SINO-WESTERN CONTACTS UNDER THE MONGOL EMPIRE

By Herbert Franke

Journal of the Royal Asiatic Society Hong Kong Branch, Vol.6 (1966)

Introduction: Contacts between Chinese civilization and that of the West — whatever we take “West” to mean in this context — have a long and tortuous history which for some periods is still far from sufficiently studied. All historians, however, even the most Europecentered ones, do agree that these contacts reached a pre-modern, all-time high under the Mongol empires in the thirteenth and fourteenth centuries, and even the most superficial or condensed textbooks of world history have a few words to say about East- West relations following the conquests and campaigns of Chingis Khan.

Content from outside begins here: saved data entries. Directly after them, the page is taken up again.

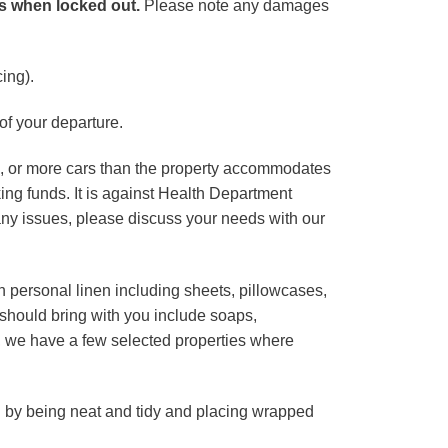
es when locked out.
Please note any damages
ing).
of your departure.
ns, or more cars than the property accommodates
ing funds. It is against Health Department
ny issues, please discuss your needs with our
 personal linen including sheets, pillowcases,
 should bring with you include soaps,
e, we have a few selected properties where
 by being neat and tidy and placing wrapped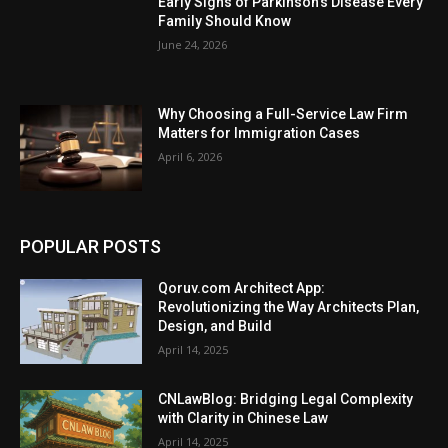
Early Signs of Parkinson’s Disease Every
Family Should Know
June 24, 2026
Why Choosing a Full-Service Law Firm
Matters for Immigration Cases
April 6, 2026
POPULAR POSTS
Qoruv.com Architect App:
Revolutionizing the Way Architects Plan,
Design, and Build
April 14, 2025
CNLawBlog: Bridging Legal Complexity
with Clarity in Chinese Law
April 14, 2025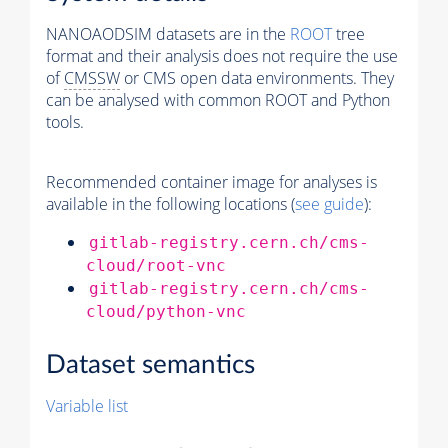
NANOAODSIM datasets are in the
ROOT
tree
format and their analysis does not require the use
of
CMSSW
or CMS open data environments. They
can be analysed with common ROOT and Python
tools.
Recommended container image for analyses is
available in the following locations (
see guide
):
gitlab-registry.cern.ch/cms-
cloud/root-vnc
gitlab-registry.cern.ch/cms-
cloud/python-vnc
Dataset semantics
Variable list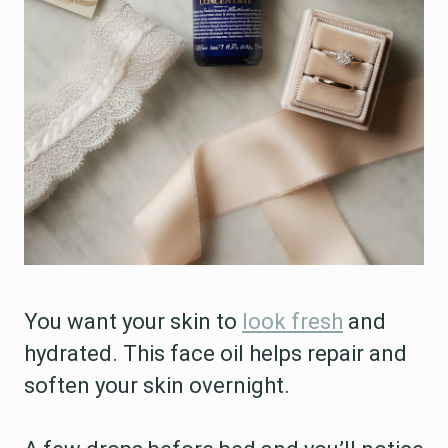
You want your skin to
look fresh
and
hydrated. This face oil helps repair and
soften your skin overnight.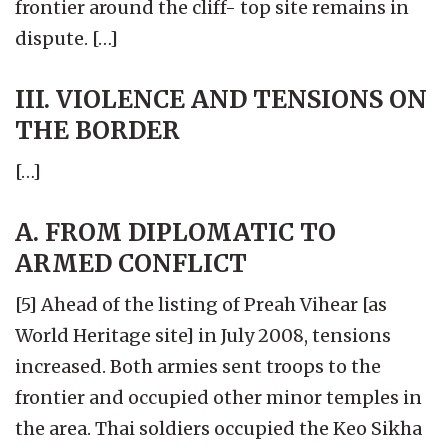
frontier around the cliff- top site remains in
dispute. […]
III. VIOLENCE AND TENSIONS ON
THE BORDER
[…]
A. FROM DIPLOMATIC TO
ARMED CONFLICT
[5] Ahead of the listing of Preah Vihear [as
World Heritage site] in July 2008, tensions
increased. Both armies sent troops to the
frontier and occupied other minor temples in
the area. Thai soldiers occupied the Keo Sikha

In such books we frequently encounter the statement that this period facilitated intercourse and exchange because of the so-called Pax Mongolica, “Mongol Peace”, when the Mongol domination of East and Central and even great parts of West Asia crystallized into an empire stretching from the Yellow Sea to Southern Russia. Like so many historical tags, this is, however, a statement that loses much of its seemingly uncontrovertible truth when one considers the historical facts. If it is really the task of the historian to reconsider from time to time historical writings and historical dicta, and to debunk history if necessary, then this notion of Pax Mongolica requires qualification.